#### Records supplied:
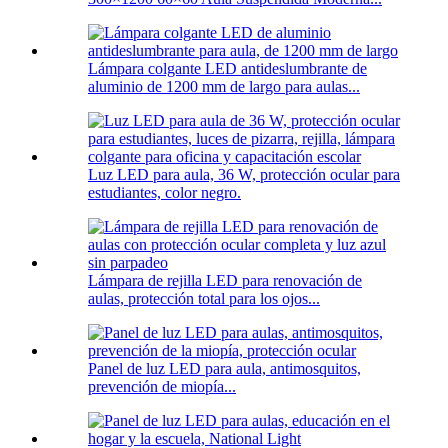
Lámpara colgante LED antideslumbrante de
aluminio de 1200 mm de largo para aulas...
Luz LED para aula, 36 W, protección ocular para
estudiantes, color negro.
Lámpara de rejilla LED para renovación de
aulas, protección total para los ojos...
Panel de luz LED para aula, antimosquitos,
prevención de miopía...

#### Task instructions:
Out of the records above, pull the lines that include the word "Lámpara".

#### Completed task:
Lámpara colgante LED antideslumbrante de
Lámpara de rejilla LED para renovación de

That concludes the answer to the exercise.